Jean Vanier, who in 1964 founded the first L’Arche community for people with and without intellectual disabilities, has been awarded the Templeton Prize, valued at $1.7 million.
The prize, one of the world’s largest, is given annually to a living individual who “has made exceptional contributions to affirming life’s spiritual dimension, whether through insight, discovery, or practical works,” the Templeton Foundation said.
Mother Teresa, Billy Graham, and Chuck Colson in years past also received the prize. The foundation, based in Pennsylvania, was created by the late Sir John Templeton, the mutual fund pioneer who died at age 95. The initial prize was awarded to Mother Teresa in 1973.

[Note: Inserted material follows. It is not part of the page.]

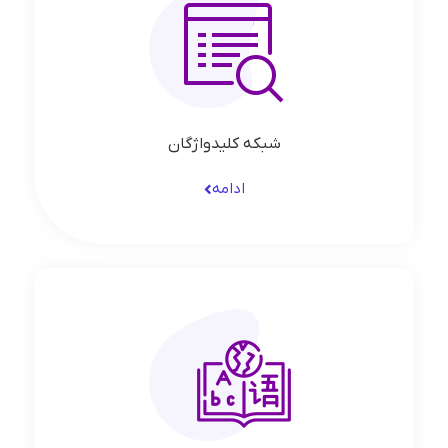
شبکه کلیدواژگان
ادامه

In 1950, Vanier was a 22-year-old officer in the Royal Navy when he went on spiritual retreat for 30 days in New York. At the time, he was studying the writings of Thomas Merton, the Trappist monk, writer, and mystic. After that, he resigned his commission and moved to France to become a Catholic lay leader, completing his doctoral degree in Paris. He began outreach to adults with disabilities. One of them asked him a fateful question, "Will you be my friend?"

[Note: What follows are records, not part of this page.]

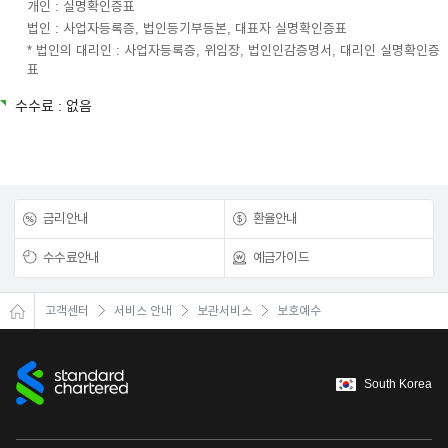
개인 : 실명확인증표
법인 : 사업자등록증, 법인등기부등본, 대표자 실명확인증표
* 법인의 대리인 : 사업자등록증, 위임장, 법인인감증명서, 대리인 실명확인증
표
수수료 : 없음
금리안내
환율안내
수수료안내
예금가이드
고객센터
서비스 안내
보관서비스
보호예수
South Korea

That encounter generated the seed of an idea that grew into L'Arche, French for 'The Ark.' In 1964, Vanier, with backing from his spiritual mentor, moved into a house with two adult men with intellectual disabilities. His goal was to create a Christian community of people, with and without disability, living and working together every day. At that time, nearly all adults with disabilities lived full-time in large institutions with limited contact with the outside world.
The community-based L’Arche model grew quickly and has proven to be so successful that there are now 147 L’Arche communities in 35 nations. The organization also supports 1,500 Faith and Light support groups in 82 nations. It celebrated its 50th anniversary last year.

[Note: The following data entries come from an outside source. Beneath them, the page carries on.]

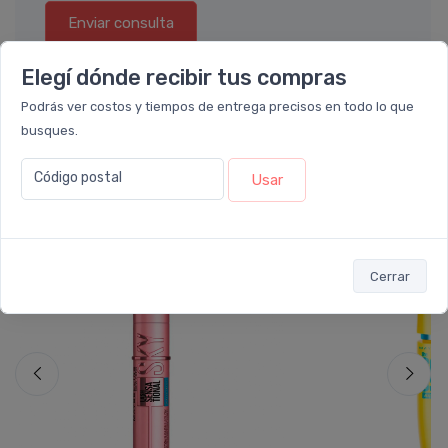
Enviar consulta
Elegí dónde recibir tus compras
Podrás ver costos y tiempos de entrega precisos en todo lo que
busques.
También te recomendamos...
Código postal
Usar
5%
5%
OFF
OFF
Cerrar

Speaking at the press conference today, Vanier, 86, said, “Our society will really become human as we discover that the strong need the weak, just as the weak need the strong.
“My dream for this magnificent prize you have given me, and through me to L’Arche and Faith & Light, is for us to create spaces and opportunities for meetings, which transform hearts. Places where they can share together, eat together, laugh and celebrate together, weep and pray together; where the hearts of those who carry power in our society can be melted and rest.”
CT Thin Places blogger, Amy Julia Becker, author of “A Good and Perfect Gift,” the story of her daughter Penny, a child with Down syndrome, told CT, “It would be easy to look in upon an L’Arche community from the outside and assume that the typically developing people are there to help the people with disabilities.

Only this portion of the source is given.